Your instructions -> Once the line holding "Comics (84, 142)" appears, repeat it and each line after it to the end of the data, exactly and with nothing else; pictures stay out.

Dataset items
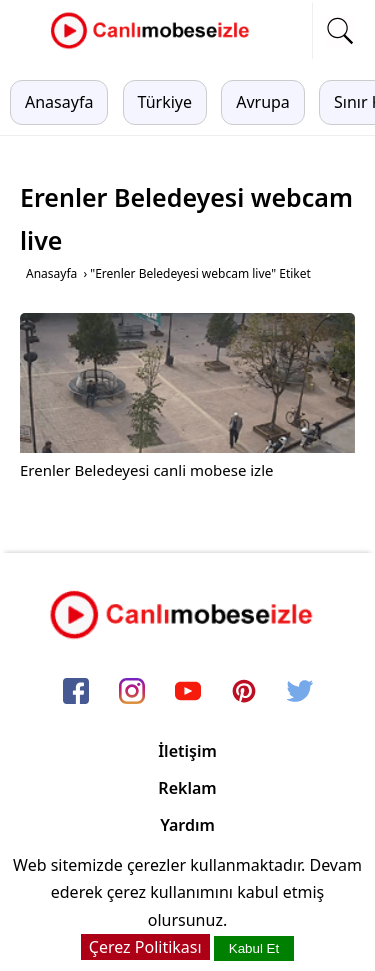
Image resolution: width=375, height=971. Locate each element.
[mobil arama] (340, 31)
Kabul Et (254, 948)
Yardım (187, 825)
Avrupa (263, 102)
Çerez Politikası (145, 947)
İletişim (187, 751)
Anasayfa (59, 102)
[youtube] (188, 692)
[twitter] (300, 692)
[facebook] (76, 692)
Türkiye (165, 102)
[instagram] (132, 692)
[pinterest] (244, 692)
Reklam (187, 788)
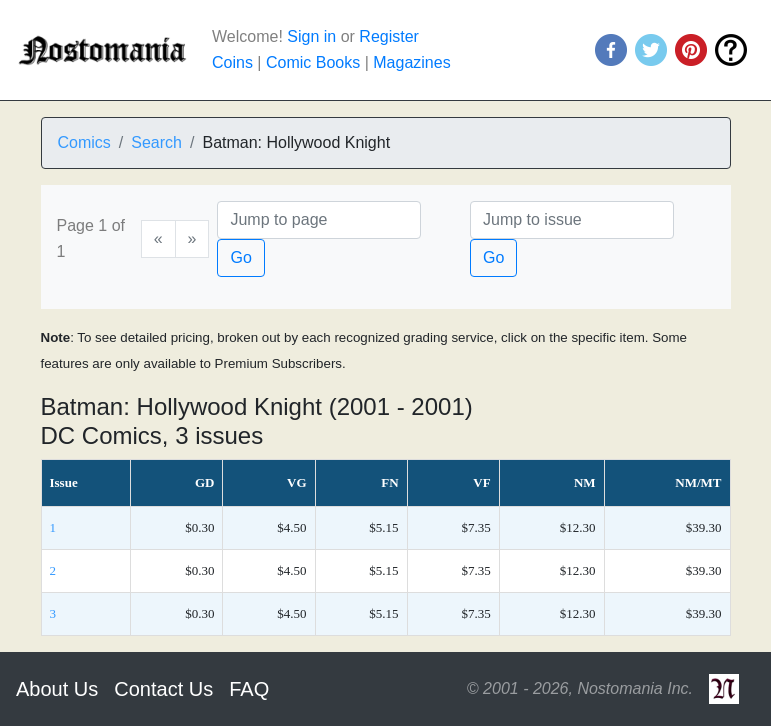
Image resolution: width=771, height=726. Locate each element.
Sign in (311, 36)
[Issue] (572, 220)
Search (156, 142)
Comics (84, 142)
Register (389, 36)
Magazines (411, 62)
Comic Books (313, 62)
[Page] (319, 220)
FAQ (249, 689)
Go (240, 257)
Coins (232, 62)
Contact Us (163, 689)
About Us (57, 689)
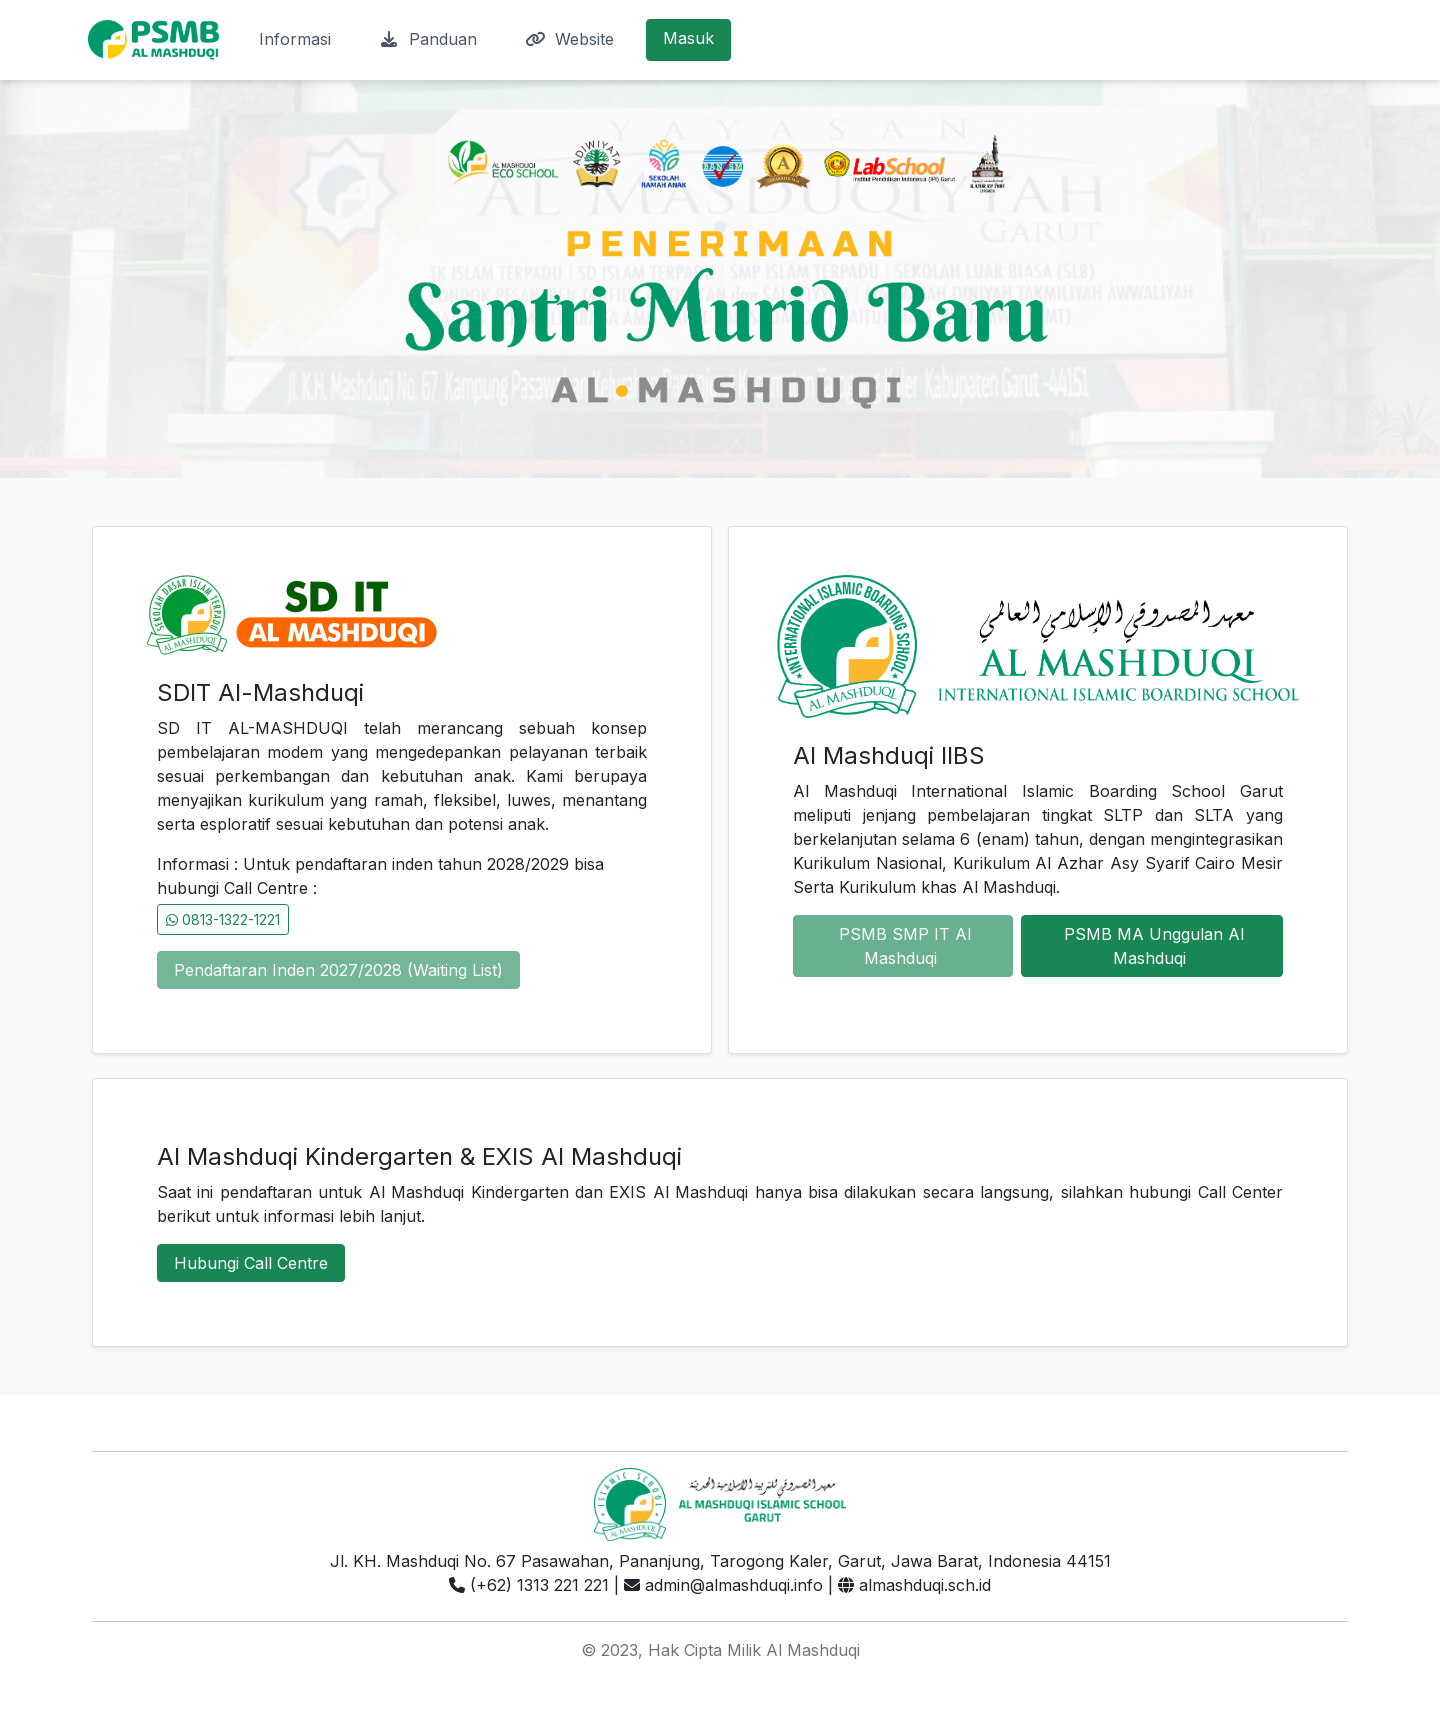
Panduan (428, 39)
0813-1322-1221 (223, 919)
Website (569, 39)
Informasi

Exercise answer ->
Comics (84, 142)
Register (389, 36)
Magazines (411, 62)
Comic Books (313, 62)
[Page] (319, 220)
FAQ (249, 689)
Go (240, 257)
Coins (232, 62)
Contact Us (163, 689)
About Us (57, 689)
Panduan (428, 39)
0813-1322-1221 (223, 919)
Website (569, 39)
Informasi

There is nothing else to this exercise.